KYC identification runs beyond simply verifying the customer’s identity and includes learning about the customer’s activities and evaluating how likely they are to commit illegal activity.
How To Check Someone’s Identity In The UK
The UK government’s Good Practice Guide states that there are five ways businesses can check someone’s identity. These ways are face-to-face, digitally, by email, over the phone, or by post.
KYC Customer Required Information
Customers will need to provide the following information to comply with the KYC process:
- Their full name
- Date of birth
- Home address with proof of address (e.g., a utility bill)
- Photographic ID
- The name of their business (if applicable)

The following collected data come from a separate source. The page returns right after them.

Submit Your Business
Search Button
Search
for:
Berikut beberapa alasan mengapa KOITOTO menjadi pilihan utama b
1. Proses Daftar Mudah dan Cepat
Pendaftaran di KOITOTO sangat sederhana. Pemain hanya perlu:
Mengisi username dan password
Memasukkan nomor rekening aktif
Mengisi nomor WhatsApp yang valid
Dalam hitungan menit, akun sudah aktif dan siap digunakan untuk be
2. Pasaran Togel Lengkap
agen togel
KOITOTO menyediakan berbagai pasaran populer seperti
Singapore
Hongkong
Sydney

- Information about business operations (company structure chart)
- The name(s) of the business owner(s)
- Names of the senior personnel
- Company address
*Additional details may be required.
Required KYC Documents
While exact requirements vary depending on if an individual has a business and what industry the business is in, customers will likely have to submit the following:
Passport, driving license, mortgage statement, council tax bill for the current year, utility bill from the last three months, bank statement issued within the last three months, voters roll search, and the business’s Certificate of Incorporation.
How A Customer’s KYC Information Is Used
Once a customer has given their information to the bank, the information is cross-checked with a database.
This cross-check is performed to see whether anyone associated with the business has a history of committing financial crimes or is currently suspected of being involved in criminal activity related to fraud.
The information check also determines the jurisdiction of the individuals in question.
KYC Risk Rating
Once a customer’s information has been checked, they will be given a risk rating.
This is a critical rating that determines whether they and their business are able to move forward as is or must undergo enhanced due diligence (EDD).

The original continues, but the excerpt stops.